Stripe is the canonical example. Payments processing is regulated heavily; Stripe spent years building the compliance infrastructure (KYC, AML, fraud, money transmitter licences) before the API became their growth engine. Once it existed, every competitor who didn't have it had to either spend the same years OR build on top of Stripe.

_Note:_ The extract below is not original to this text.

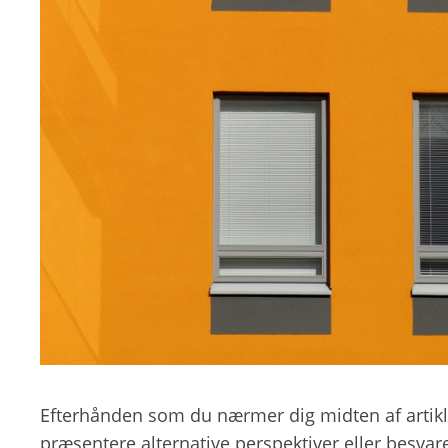
Efterhånden som du nærmer dig midten af artiklen
præsentere alternative perspektiver eller besv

Both paths benefit Stripe.
Other examples:
- Wise / Revolut (cross-border money transfer) — banking partnerships in every corridor.
- Carta (cap-table management) — light regulation in equity record-keeping; broker-dealer licence opens secondary markets.

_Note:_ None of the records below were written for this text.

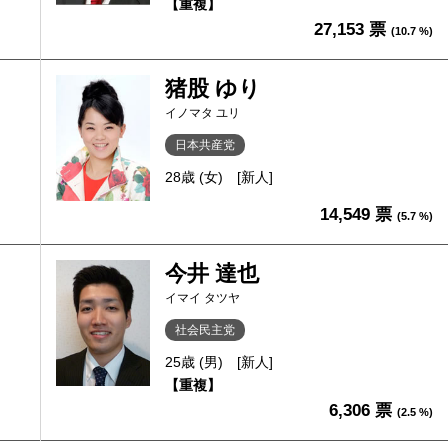
【重複】
27,153 票
(10.7 %)
猪股 ゆり
イノマタ ユリ
日本共産党
28歳 (女)
[新人]
14,549 票
(5.7 %)
今井 達也
イマイ タツヤ
社会民主党
25歳 (男)
[新人]
【重複】
6,306 票
(2.5 %)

- One Medical (healthcare) — licensed providers in every state; HIPAA-compliant infrastructure as the moat.
- Lemonade (insurance) — direct insurance licences as the differentiator vs MGA-only competitors.
The strategic principle: regulation that increases the cost of imitation by years protects compounding growth. A 2-year regulatory moat means your competitors are 2 years behind permanently, not just 2 years behind today.
The corollary: don't pursue regulation in a market where it's not a moat. Selling a B2B SaaS productivity tool to law firms doesn't make you a regulated business; you don't get the moat. Selling legal-advice-generation that constitutes the unauthorised practice of law does — and the licensing cost is the moat.